MATERIAL FOR THIS EXERCISE Start Marker
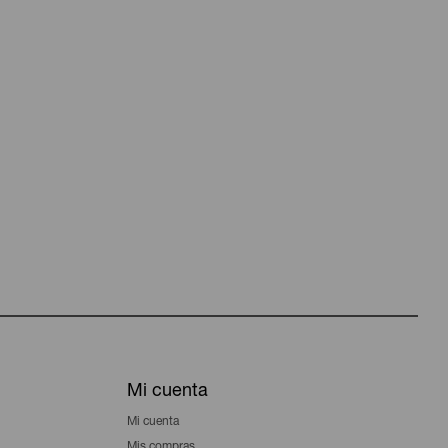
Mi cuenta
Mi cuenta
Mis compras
MATERIAL FOR THIS EXERCISE End Marker
MATERIAL FOR THIS EXERCISE Start Marker
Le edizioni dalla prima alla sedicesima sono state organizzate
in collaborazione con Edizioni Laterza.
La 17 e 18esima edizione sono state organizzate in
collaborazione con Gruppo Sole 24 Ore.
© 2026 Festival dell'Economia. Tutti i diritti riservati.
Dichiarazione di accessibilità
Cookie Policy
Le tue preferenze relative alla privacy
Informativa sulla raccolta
MATERIAL FOR THIS EXERCISE End Marker
WORK INSTRUCTION: Using the records above, copy word for word the line with "Dichiarazione di accessibilità", the line with "Informativa sulla raccolta", and every line between them.

YOUR RESPONSE:
Dichiarazione di accessibilità
Cookie Policy
Le tue preferenze relative alla privacy
Informativa sulla raccolta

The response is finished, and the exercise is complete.